Record extracts:
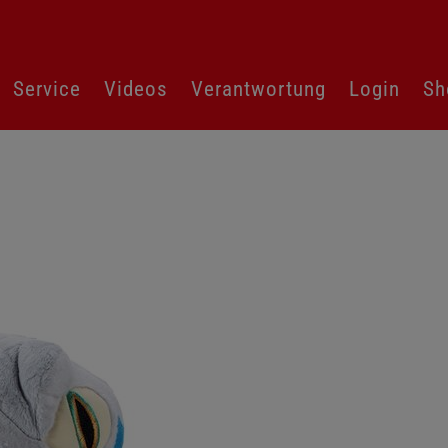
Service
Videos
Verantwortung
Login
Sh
--
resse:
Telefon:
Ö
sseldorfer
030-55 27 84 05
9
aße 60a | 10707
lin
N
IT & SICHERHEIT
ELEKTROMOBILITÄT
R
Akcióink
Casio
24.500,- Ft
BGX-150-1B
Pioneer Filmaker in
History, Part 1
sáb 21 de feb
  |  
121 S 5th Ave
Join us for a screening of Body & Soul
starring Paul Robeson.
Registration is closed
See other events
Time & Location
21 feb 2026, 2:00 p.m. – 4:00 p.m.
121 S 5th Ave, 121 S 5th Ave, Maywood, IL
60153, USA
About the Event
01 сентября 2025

Problem details: Using the entries above, extract exactly the span from the line with "121 S 5th Ave, 121 S 5th Ave, Maywood, IL" to the line with "01 сентября 2025", both lines included; leave out everything else.

Result:
121 S 5th Ave, 121 S 5th Ave, Maywood, IL
60153, USA
About the Event
01 сентября 2025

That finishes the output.